Yelp has long been accused of acting like the Tony Soprano of online reviews. Companies claim that Yelp favors advertisers by emphasizing their search results and reviews. Some businesses say Yelp has tried to persuade them to buy ads by offering to make negative reviews disappear — or tried to strong-arm them by threatening to delete positive comments. A few companies banded together in 2010 to sue the firm over such practices. And some Yelp shareholders have sued, too, claiming the company inflated its revenues by coercing businesses to advertise. More than 2,000 complaints about Yelp have also piled up at the Federal Trade Commission, which has scrutinized Yelp’s ad-sales tactics and “recommendation” software, used to highlight reviews deemed the most useful to consumers.

So far, Yelp has batted down all these claims. A federal judge dismissed the shareholder lawsuit last year, finding scant signs of “allegedly extortionate practices.” Judges also tossed the local-business lawsuit in 2014, writing that Yelp’s threats of “economic harm” were, “at most, hard bargaining.” The FTC decided last year to close its inquiry without taking any action. For its part, Yelp says it takes “many steps to prevent gaming of our system and to protect consumers and business owners alike.”

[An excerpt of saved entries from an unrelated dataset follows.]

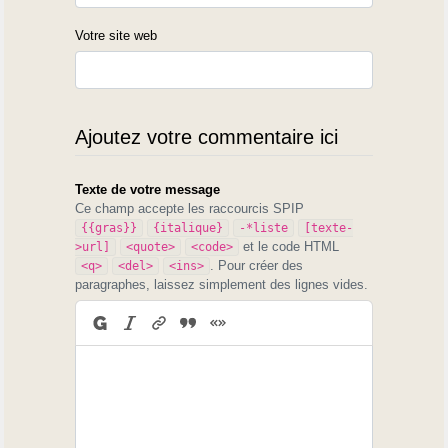
Votre site web
Ajoutez votre commentaire ici
Texte de votre message
Ce champ accepte les raccourcis SPIP
{{gras}}
{italique}
-*liste
[texte-
et le code HTML
>url]
<quote>
<code>
. Pour créer des
<q>
<del>
<ins>
paragraphes, laissez simplement des lignes vides.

Yelp’s successes haven’t stymied its critics, though. On sites such as Yelp-sucks.com, business owners and consumers continue to rant about the firm. An upcoming documentary, Billion Dollar Bully, takes aim at Yelp’s tactics. On TV, Yelp’s hefty influence in the ratings world has made it the target of biting satire. On an episode of the animated series South Park last year, elite (and insufferable) Yelpers try to extract special treatment from restaurants, which exact some unsavory revenge.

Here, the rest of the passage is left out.